Disgraceful: Confessions of a Shopaholic
My friend Pritika is keeping a list of all the things she still doesn’t know, so that at the end of the year she can say “I’m a college graduate, and I still don’t know what fire is!” She is very concerned about not understanding fire. About every other week, I get a text from her saying “what is neoliberalism?!?” We are both very concerned about not understanding neoliberalism. We’re going to get to the bottom of it.
There are a lot of things I still need to get to the bottom of. Why are “antisocial social club” sweatshirts so cool? How do my cells know how to work even though I don’t know how they work? What are memories? How do I do my taxes? I have a persistent fear that I am going to accidentally commit tax fraud because I keep declaring myself as a dependent, but I think the notion that I’m my own dependent is quite poetic — possibly illegal, but poetic nonetheless.

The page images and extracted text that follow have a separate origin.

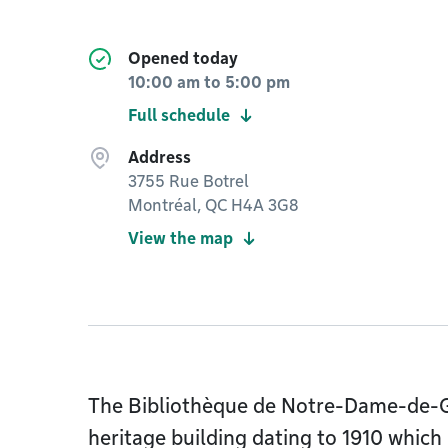
Opened today
10:00 am
to
5:00 pm
Full schedule
Address
3755 Rue Botrel
Montréal, QC H4A 3G8
View the map
The Bibliothèque de Notre-Dame-de-Gr
heritage building dating to 1910 which 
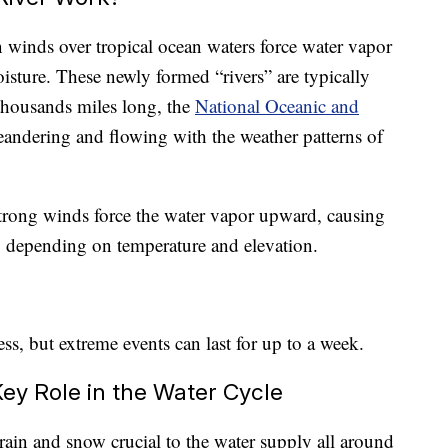
n winds over tropical ocean waters force water vapor
isture. These newly formed “rivers” are typically
thousands miles long, the
National Oceanic and
andering and flowing with the weather patterns of
trong winds force the water vapor upward, causing
w, depending on temperature and elevation.
ess, but extreme events can last for up to a week.
Key Role in the Water Cycle
rain and snow crucial to the water supply all around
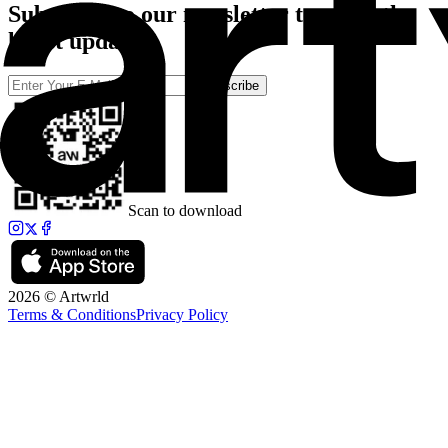
Subscribe to our newsletter to catch the
latest updates
Subscribe
Scan to download
2026 © Artwrld
Terms & Conditions
Privacy Policy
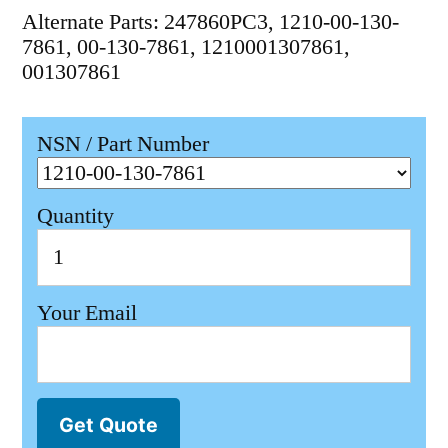
Alternate Parts: 247860PC3, 1210-00-130-
7861, 00-130-7861, 1210001307861,
001307861
NSN / Part Number
Quantity
Your Email
Get Quote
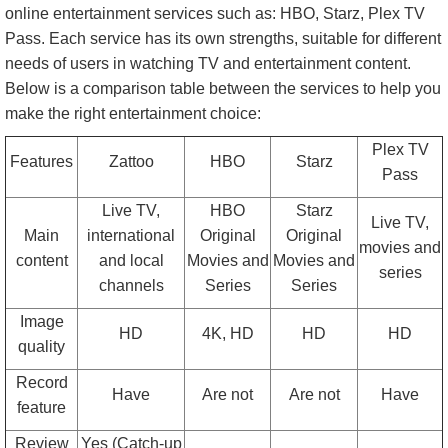
online entertainment services such as: HBO, Starz, Plex TV
Pass. Each service has its own strengths, suitable for different
needs of users in watching TV and entertainment content.
Below is a comparison table between the services to help you
make the right entertainment choice:
Plex TV
Features
Zattoo
HBO
Starz
Pass
Live TV,
HBO
Starz
Live TV,
Main
international
Original
Original
movies and
content
and local
Movies and
Movies and
series
channels
Series
Series
Image
HD
4K, HD
HD
HD
quality
Record
Have
Are not
Are not
Have
feature
Review
Yes (Catch-up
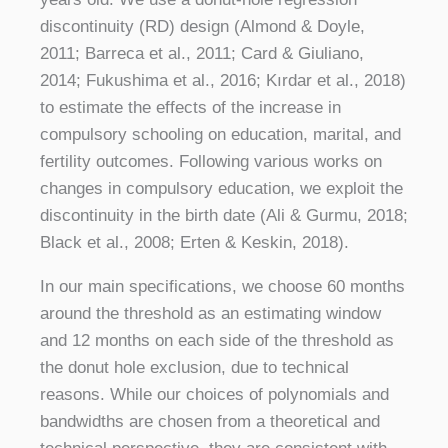
discontinuity (RD) design (Almond & Doyle,
2011; Barreca et al., 2011; Card & Giuliano,
2014; Fukushima et al., 2016; Kırdar et al., 2018)
to estimate the effects of the increase in
compulsory schooling on education, marital, and
fertility outcomes. Following various works on
changes in compulsory education, we exploit the
discontinuity in the birth date (Ali & Gurmu, 2018;
Black et al., 2008; Erten & Keskin, 2018).
In our main specifications, we choose 60 months
around the threshold as an estimating window
and 12 months on each side of the threshold as
the donut hole exclusion, due to technical
reasons. While our choices of polynomials and
bandwidths are chosen from a theoretical and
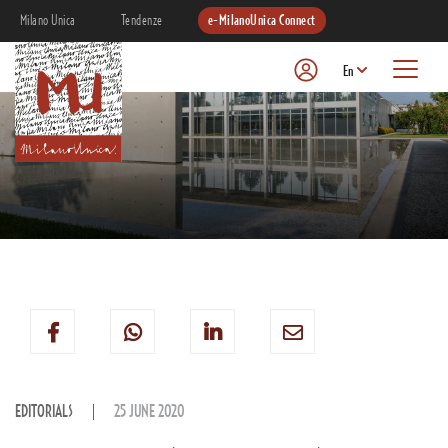
Milano Unica
Tendenze
e-MilanoUnica Connect
En
EDITORIALS
25 JUNE 2020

Two days ago, I checked in for term for the last time — accidentally late, for old time’s sake. My mom is ecstatic that this is the last payment she will ever have to make to Dartmouth after putting three kids through college. I just keep thinking how crazy it is that those dollars should be transferring into knowledge — and there is so much I still need to get to the bottom of! In one of my classes this week, the professor said that she calculated that every hour of instruction in a class costs $270 of tuition. I like to imagine what would happen if Dartmouth actually had us walk into class every day and hand our professor $270 cash. And then if we didn’t go to class we could spend that money on skydiving or buying a puppy or renting a bouncy house for a day. It is my senior spring, and I could not be more stressed out about which classes to take, how to absorb so much knowledge that I can do more than politely nod my head at fancy dinner parties when someone brings up “the Middle East” or “the economy.” This is why I shop a million classes the first week of almost every term. Actually, 10 classes this term to be exact.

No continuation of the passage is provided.